* WHAT THE TASK ASKS *
Print the lines that run from the line with "tahlbeton- und Straßenbauarbeiten" to the line with "Onze webshop maakt", keeping both end lines, exactly as they appear in the entries below, and nothing else.

DATA EXCERPTS section start

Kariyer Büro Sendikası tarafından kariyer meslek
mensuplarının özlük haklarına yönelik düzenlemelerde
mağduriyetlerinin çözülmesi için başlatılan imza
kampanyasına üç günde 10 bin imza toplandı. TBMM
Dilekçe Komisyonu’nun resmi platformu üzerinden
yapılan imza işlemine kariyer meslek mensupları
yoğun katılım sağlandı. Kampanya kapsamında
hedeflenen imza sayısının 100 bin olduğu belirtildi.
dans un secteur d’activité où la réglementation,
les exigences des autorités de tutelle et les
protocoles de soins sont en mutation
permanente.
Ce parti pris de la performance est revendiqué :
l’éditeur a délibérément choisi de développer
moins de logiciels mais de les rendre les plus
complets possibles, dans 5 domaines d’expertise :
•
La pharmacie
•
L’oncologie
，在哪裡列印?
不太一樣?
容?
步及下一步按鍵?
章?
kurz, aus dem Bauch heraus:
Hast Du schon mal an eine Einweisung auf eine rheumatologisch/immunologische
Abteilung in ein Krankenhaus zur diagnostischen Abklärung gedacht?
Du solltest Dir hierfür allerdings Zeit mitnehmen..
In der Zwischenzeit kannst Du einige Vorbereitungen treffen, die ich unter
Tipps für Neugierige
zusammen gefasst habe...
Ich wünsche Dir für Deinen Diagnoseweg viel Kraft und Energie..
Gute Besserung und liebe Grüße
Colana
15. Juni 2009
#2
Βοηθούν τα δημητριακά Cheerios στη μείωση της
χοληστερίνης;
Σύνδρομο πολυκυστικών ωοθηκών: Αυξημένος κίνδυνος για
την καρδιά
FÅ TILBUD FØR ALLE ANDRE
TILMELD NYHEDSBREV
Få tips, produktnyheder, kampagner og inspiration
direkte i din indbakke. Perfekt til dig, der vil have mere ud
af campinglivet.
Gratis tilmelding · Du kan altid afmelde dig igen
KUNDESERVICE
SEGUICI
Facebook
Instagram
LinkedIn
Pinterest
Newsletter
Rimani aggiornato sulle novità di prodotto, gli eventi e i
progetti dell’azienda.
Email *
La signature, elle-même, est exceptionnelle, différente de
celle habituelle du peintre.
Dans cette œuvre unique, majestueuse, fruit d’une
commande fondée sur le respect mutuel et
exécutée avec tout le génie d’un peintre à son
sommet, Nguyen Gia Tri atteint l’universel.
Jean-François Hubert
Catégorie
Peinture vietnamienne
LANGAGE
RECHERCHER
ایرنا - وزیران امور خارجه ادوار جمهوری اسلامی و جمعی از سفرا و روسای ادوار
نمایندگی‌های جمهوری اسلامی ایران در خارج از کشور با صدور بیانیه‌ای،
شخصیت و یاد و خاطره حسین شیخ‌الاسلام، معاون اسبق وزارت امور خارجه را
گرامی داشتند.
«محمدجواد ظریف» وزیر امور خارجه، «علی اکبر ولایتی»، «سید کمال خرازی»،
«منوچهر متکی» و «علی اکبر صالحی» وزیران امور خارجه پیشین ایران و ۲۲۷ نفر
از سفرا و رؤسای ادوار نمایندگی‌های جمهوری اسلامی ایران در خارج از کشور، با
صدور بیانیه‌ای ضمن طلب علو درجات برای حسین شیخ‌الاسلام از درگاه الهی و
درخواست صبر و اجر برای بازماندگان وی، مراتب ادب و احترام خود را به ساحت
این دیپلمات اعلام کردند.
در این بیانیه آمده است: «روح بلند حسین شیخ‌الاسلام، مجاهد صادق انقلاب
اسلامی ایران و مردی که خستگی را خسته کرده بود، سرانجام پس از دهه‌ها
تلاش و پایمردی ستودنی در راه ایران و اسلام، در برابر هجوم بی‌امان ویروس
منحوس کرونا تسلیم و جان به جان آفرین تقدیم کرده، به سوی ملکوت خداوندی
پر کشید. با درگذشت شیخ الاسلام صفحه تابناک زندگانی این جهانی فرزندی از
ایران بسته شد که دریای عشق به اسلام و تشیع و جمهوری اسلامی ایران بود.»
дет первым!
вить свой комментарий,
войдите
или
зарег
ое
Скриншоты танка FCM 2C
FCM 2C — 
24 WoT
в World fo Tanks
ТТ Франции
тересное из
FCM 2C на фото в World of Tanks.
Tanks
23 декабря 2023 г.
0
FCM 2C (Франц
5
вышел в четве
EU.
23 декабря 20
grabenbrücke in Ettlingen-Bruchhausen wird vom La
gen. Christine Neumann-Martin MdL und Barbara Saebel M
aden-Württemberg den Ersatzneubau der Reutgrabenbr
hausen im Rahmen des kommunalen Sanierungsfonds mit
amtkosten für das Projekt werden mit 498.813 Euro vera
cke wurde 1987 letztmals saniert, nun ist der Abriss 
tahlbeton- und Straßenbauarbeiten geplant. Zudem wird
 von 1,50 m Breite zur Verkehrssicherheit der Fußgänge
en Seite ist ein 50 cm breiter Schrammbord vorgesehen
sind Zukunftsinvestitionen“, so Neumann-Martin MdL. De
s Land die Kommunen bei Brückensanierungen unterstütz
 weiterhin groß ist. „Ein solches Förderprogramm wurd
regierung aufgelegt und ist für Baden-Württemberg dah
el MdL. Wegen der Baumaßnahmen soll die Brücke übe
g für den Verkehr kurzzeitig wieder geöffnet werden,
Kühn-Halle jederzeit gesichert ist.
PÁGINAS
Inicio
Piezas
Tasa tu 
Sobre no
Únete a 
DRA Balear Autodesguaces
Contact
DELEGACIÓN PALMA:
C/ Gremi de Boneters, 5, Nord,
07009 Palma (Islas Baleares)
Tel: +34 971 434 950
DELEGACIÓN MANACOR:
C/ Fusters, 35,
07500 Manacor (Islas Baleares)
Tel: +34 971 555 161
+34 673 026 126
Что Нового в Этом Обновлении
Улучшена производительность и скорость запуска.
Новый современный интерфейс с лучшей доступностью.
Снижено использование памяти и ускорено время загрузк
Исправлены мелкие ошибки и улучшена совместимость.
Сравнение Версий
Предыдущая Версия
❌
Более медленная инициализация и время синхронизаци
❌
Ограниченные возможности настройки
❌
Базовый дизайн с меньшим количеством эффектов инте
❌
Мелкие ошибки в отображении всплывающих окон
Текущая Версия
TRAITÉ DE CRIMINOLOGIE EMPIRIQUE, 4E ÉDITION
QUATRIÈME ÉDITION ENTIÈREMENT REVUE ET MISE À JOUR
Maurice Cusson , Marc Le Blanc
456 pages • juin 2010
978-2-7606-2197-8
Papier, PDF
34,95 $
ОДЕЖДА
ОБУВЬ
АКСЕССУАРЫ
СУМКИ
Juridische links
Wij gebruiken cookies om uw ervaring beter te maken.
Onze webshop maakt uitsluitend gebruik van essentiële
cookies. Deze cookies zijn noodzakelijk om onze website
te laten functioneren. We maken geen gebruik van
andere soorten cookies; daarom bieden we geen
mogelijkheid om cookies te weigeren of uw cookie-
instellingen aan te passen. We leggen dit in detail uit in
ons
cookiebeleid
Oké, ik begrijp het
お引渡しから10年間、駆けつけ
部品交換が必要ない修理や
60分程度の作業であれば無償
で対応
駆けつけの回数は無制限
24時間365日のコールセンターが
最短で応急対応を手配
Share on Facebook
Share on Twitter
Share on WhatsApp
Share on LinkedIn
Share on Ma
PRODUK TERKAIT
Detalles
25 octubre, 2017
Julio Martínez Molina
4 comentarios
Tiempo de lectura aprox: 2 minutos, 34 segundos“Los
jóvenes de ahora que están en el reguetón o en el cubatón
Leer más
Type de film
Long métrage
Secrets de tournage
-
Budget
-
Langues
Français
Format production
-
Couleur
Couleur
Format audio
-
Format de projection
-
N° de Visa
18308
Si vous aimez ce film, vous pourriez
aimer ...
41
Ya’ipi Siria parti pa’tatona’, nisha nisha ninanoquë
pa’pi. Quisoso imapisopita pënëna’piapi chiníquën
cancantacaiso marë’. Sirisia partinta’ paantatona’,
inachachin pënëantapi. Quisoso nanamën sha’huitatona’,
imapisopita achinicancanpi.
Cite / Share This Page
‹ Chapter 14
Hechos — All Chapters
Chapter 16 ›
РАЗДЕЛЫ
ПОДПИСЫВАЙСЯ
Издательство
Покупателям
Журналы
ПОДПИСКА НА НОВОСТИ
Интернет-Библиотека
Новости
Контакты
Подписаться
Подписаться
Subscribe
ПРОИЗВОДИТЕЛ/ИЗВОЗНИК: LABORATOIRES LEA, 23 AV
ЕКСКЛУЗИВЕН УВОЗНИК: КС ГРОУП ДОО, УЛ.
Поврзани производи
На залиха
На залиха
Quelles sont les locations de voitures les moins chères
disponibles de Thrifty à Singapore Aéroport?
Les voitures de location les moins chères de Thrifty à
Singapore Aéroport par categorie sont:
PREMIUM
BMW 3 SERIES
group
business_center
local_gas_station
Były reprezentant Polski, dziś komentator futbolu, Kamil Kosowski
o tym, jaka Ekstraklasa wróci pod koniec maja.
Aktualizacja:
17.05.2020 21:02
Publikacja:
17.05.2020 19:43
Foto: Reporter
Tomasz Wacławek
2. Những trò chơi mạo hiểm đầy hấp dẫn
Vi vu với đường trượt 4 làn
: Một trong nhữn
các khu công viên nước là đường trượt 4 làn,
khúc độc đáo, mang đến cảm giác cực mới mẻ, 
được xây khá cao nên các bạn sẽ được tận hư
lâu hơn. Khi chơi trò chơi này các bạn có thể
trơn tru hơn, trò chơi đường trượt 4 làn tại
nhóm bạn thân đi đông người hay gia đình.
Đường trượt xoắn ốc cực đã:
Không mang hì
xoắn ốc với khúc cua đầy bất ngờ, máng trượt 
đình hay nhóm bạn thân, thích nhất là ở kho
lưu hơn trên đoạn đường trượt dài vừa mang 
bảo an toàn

DATA EXCERPTS section end

* RESPONSE TO THE EXERCISE *
tahlbeton- und Straßenbauarbeiten geplant. Zudem wird
 von 1,50 m Breite zur Verkehrssicherheit der Fußgänge
en Seite ist ein 50 cm breiter Schrammbord vorgesehen
sind Zukunftsinvestitionen“, so Neumann-Martin MdL. De
s Land die Kommunen bei Brückensanierungen unterstütz
 weiterhin groß ist. „Ein solches Förderprogramm wurd
regierung aufgelegt und ist für Baden-Württemberg dah
el MdL. Wegen der Baumaßnahmen soll die Brücke übe
g für den Verkehr kurzzeitig wieder geöffnet werden,
Kühn-Halle jederzeit gesichert ist.
PÁGINAS
Inicio
Piezas
Tasa tu 
Sobre no
Únete a 
DRA Balear Autodesguaces
Contact
DELEGACIÓN PALMA:
C/ Gremi de Boneters, 5, Nord,
07009 Palma (Islas Baleares)
Tel: +34 971 434 950
DELEGACIÓN MANACOR:
C/ Fusters, 35,
07500 Manacor (Islas Baleares)
Tel: +34 971 555 161
+34 673 026 126
Что Нового в Этом Обновлении
Улучшена производительность и скорость запуска.
Новый современный интерфейс с лучшей доступностью.
Снижено использование памяти и ускорено время загрузк
Исправлены мелкие ошибки и улучшена совместимость.
Сравнение Версий
Предыдущая Версия
❌
Более медленная инициализация и время синхронизаци
❌
Ограниченные возможности настройки
❌
Базовый дизайн с меньшим количеством эффектов инте
❌
Мелкие ошибки в отображении всплывающих окон
Текущая Версия
TRAITÉ DE CRIMINOLOGIE EMPIRIQUE, 4E ÉDITION
QUATRIÈME ÉDITION ENTIÈREMENT REVUE ET MISE À JOUR
Maurice Cusson , Marc Le Blanc
456 pages • juin 2010
978-2-7606-2197-8
Papier, PDF
34,95 $
ОДЕЖДА
ОБУВЬ
АКСЕССУАРЫ
СУМКИ
Juridische links
Wij gebruiken cookies om uw ervaring beter te maken.
Onze webshop maakt uitsluitend gebruik van essentiële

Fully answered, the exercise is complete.